- Born: 14 June 1877 Hampstead, England
- Died: 29 January 1958 (aged 80) Welwyn Garden City, England
- Education: University of Glasgow
- Awards: Fellow of the Royal Society
- Scientific career
- Institutions: University College London; University of Bonn; University of Leeds;

= Robert Whytlaw-Gray =

English chemist (1877–1958)

Robert H. Whytlaw-Gray, OBE, FRS (14 June 1877 – 29 January 1958) was an English chemist, born in London. He studied at the University of Glasgow and University College London and was professor of inorganic chemistry at the University of Leeds. He and William Ramsay isolated radon and studied its physical properties (density, weight).

==Early life and education==
Robert Whytlaw-Gray (also Robert Whytlaw Whytlaw-Gray) was born in Hampstead on 14 June 1877, son of Robert James Gray and Mary Gilkieson Gemmell Whytlaw.

His early education was at St Paul’s School, where little science was taught. When he was about 12, Whytlaw-Gray set up a laboratory at home and taught himself chemistry. At eighteen he went to the University of Glasgow to study engineering and it was there that he heard a lecture by William Ramsay which so inspired him that he determined to go to University College London (UCL), to study under him. This he did, from 1896, so successfully that he won the Tufnell Scholarship in chemistry in 1898. The prize is awarded to "the best graduate, under the age of 24, progressing to the Research School" which presumably means Whytlaw-Gray gained a first degree, although there is no formal record of this. In 1903 he joined Anschütz’s lab at the University of Bonn, where he worked on the atomic weight of nitrogen and where he was awarded a PhD in 1906.

==Academic career==
On his return to UCL Whytlaw-Gray was appointed to Ramsay’s staff, and made Assistant Professor in 1908. He worked on the physical properties of radon, resigning his post in 1914.

The following year he started as a temporary science master at Eton.
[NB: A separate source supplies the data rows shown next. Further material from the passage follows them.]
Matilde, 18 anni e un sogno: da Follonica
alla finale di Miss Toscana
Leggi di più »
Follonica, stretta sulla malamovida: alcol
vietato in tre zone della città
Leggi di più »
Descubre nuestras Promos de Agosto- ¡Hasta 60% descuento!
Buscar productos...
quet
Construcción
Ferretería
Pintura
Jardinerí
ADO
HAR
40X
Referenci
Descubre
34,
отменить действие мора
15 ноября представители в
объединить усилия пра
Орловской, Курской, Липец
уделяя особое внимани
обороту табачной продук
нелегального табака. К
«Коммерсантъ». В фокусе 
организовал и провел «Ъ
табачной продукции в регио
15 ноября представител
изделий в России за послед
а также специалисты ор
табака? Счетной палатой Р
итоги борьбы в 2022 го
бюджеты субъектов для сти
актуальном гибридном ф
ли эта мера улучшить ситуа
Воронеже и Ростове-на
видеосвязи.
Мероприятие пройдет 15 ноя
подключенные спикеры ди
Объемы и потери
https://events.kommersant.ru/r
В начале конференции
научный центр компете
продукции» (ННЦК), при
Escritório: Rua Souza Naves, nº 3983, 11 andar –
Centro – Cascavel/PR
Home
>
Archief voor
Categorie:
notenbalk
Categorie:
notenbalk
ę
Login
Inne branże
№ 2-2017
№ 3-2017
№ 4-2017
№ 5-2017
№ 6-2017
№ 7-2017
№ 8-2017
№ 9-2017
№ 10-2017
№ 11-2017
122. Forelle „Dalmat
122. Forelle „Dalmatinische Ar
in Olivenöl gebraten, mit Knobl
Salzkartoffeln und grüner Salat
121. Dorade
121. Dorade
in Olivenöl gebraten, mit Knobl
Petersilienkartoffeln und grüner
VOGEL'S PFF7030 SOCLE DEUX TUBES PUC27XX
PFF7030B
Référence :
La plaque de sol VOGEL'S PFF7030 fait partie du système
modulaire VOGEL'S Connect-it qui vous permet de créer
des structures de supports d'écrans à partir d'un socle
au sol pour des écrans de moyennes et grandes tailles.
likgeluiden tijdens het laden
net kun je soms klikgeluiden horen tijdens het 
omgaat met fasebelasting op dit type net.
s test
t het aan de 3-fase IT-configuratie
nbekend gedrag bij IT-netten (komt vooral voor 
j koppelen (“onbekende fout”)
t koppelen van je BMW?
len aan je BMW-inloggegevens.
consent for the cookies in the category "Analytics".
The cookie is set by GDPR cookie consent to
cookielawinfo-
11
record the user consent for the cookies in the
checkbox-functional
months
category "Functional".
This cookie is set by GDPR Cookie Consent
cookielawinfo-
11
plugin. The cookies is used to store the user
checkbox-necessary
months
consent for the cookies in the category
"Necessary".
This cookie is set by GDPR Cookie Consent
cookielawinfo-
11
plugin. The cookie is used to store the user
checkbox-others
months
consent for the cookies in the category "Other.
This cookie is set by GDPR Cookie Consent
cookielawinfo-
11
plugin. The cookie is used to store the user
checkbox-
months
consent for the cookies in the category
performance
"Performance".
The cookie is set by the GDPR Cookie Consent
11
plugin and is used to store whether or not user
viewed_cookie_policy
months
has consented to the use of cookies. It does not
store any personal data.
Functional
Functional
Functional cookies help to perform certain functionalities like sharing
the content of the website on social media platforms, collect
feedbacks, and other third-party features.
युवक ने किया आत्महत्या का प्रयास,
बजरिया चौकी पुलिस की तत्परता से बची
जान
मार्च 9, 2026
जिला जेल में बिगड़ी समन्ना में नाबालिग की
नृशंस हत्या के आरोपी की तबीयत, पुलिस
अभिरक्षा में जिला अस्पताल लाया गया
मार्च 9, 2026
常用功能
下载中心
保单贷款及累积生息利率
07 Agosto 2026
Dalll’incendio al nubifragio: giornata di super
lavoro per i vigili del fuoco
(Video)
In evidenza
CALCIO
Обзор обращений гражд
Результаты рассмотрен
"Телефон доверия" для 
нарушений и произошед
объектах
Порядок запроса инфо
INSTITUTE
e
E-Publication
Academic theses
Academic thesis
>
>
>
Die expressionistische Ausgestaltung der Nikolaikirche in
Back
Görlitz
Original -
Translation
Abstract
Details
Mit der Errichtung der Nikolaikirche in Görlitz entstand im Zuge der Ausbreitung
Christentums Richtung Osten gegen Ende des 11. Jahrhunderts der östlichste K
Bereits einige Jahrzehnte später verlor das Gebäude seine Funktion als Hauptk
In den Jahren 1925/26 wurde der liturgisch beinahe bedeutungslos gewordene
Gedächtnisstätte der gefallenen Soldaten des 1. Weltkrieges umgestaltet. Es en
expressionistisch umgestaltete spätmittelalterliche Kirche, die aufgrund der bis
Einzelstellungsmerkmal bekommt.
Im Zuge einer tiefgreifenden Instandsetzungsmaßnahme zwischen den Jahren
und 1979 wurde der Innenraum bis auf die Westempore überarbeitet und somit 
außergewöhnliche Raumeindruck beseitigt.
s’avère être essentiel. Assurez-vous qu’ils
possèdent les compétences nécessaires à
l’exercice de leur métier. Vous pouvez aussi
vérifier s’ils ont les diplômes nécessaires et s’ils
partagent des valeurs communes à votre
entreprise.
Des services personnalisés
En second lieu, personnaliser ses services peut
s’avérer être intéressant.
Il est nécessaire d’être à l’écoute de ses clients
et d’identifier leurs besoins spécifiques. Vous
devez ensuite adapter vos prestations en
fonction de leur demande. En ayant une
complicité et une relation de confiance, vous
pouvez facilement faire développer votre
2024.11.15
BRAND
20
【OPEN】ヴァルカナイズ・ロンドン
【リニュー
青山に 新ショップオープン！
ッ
Later Whytlaw-Gray was appointed a civilian chemical adviser to the Chemical Warfare Committee. He started work on aerosols and toxic smokes, assisted by J B Speakman. These researches were of great practical value in the war effort, and continued for many years.

In 1923 he was appointed professor of inorganic chemistry and head of the chemistry department at the University of Leeds in succession to Arthur Smithells. He stayed at Leeds for 22 years. The University conferred on him the title of Emeritus Professor on his retirement and, in 1950, the degree of DSc honoris causa.

==Honours==
Whytlaw-Gray was awarded the OBE in 1920. He was elected a Fellow of the Royal Society (FRS) in 1928.

==Personal life==
Whytlaw-Gray married Doris Fortescue Carr at St Stephen Walbrook on 22 July 1911. They had two daughters, Philippa Mary (born 1915) and Alianore Doris (born 1916).

==Death==
Whytlaw-Gray died on 21 January 1958, aged 80 at The Cottage Hospital, Welwyn Garden City. His wife died in 1961.